L'insostenibile incoerenza del dibattito sul CETA
Qui di seguito, un passaggio dell'approfondimento:
"A breve l'Italia dovrà esprimersi sulla ratifica di un accordo commerciale con il Canada, il CETA. Il CETA è un negoziato che Ue e Canada hanno avviato e concluso per bilanciare quello più importante fra Ue e US, cioè il TTIP. Quest'ultimo è stato di fatto bloccato dagli eventi e poi accantonato dalla nuova linea degli US.
Il procedere delle ratifiche del CETA, dopo il primo voto del parlamento canadese e di quello europeo concluso con due terzi dei voti a favore a febbraio, premia un negoziato leale e nello stile degli altri in corso in tutto il mondo, ma le ratifiche dei paesi Ue rivelano problemi. Temendo tempi lunghi è prevista una fase transitoria di avvio in attesa dell'esito finale.
Il CETA è un accordo in cui si affrontano moltissimi temi, da quelli finanziari a quelli normativi, e in cui il valore della componente agricola è molto ridotto. Come il TPP e il TTIP ha una parte di riduzione delle barriere doganali, tariffarie e non tariffarie, incluse quelle fitosanitarie, di quelle commerciali, finanziarie, ambientali. È un accordo di stile più europeo che americano, per intenderci. In materia agricola tiene conto delle denominazioni protette che stanno tanto a cuore a una parte dell'Ue, ma non a tutta!
Le forze in campo e la virtù della coerenza
Nel dibattito riappare la contrapposizione fra libero scambio e protezionismo resa più acuta dalla crisi, figlia e sorella dell'antieuropeismo e del sovranismo in Europa, e allo stesso tempo del trumpismo (si dirà così?) negli US. Gli anti Trump giocano le sue stesse carte e cioè un nazionalismo malinteso unito al rifugio nel protezionismo, anziché lo stimolo alla competizione ed all'aumento della produttività, come teoria economica e prassi insegnano.
Concentrare tutto sull'agricolo ed alimentare è un'altra incoerenza.
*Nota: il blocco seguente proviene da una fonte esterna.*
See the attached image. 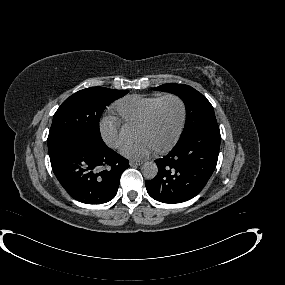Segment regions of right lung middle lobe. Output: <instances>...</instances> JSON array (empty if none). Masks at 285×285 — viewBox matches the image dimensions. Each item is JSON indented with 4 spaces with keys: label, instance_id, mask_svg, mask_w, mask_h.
Listing matches in <instances>:
<instances>
[{
    "label": "right lung middle lobe",
    "instance_id": "obj_1",
    "mask_svg": "<svg viewBox=\"0 0 285 285\" xmlns=\"http://www.w3.org/2000/svg\"><path fill=\"white\" fill-rule=\"evenodd\" d=\"M128 92L90 87L67 98L53 117L47 139L49 153L72 140L81 141L94 148L105 147L99 131L101 114L106 106Z\"/></svg>",
    "mask_w": 285,
    "mask_h": 285
}]
</instances>
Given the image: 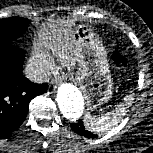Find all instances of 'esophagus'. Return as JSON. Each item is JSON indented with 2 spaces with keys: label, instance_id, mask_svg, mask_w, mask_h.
<instances>
[{
  "label": "esophagus",
  "instance_id": "1",
  "mask_svg": "<svg viewBox=\"0 0 153 153\" xmlns=\"http://www.w3.org/2000/svg\"><path fill=\"white\" fill-rule=\"evenodd\" d=\"M56 81H53L52 83H51V85L49 86V89H48V93L49 94H53V93H55V89H56Z\"/></svg>",
  "mask_w": 153,
  "mask_h": 153
}]
</instances>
L'accordo migliora, non peggiora, la tutela dei prodotti protetti che interessano più noi che il Canada. Quelli indicati non sono tutti, è vero, ma in termini economici valgono oltre il 90% della produzione e delle esportazioni relative. L'interscambio agricolo è complementare: l'Italia esporta in Canada alimenti e importa materie prime agricole, ma il saldo per noi è attivo. Nell'Ue e in Canada il peso dell'agricoltura sul Pil è attorno al 2% e la relativa occupazione attorno al 3%/4%, dunque pensare che il Ceta sia un accordo agricolo è distorcere la realtà. Il contenuto del trattato è ben più vasto.
Le normative sanitarie e fitosanitarie non sono messe in discussione, vengono affrontate con gradualità e senza le temute imposizioni che sono inaccettabili.
Al contrario, rafforzare barriere tariffarie e non tariffarie, come gli avversari del CETA chiedono, è un'illusione, ma soprattutto è contro l'interesse del paese. Le nostre esportazioni di alimentari sono in aumento, i dati di questi giorni lo confermano. Il rosso della bilancia agricola alimentare scende, ma è passivo sulle materie prime. Ritenere che si possano ridurre le importazioni frenandole e al contempo incrementare le esportazioni è impensabile, perché gli altri paesi reagirebbero imponendo ritorsioni.
Non resta che pensare ad altre motivazioni per spiegare tanto interesse tardivo e in contrasto con il voto espresso al Parlamento Europeo dalle forze che ora si agitano".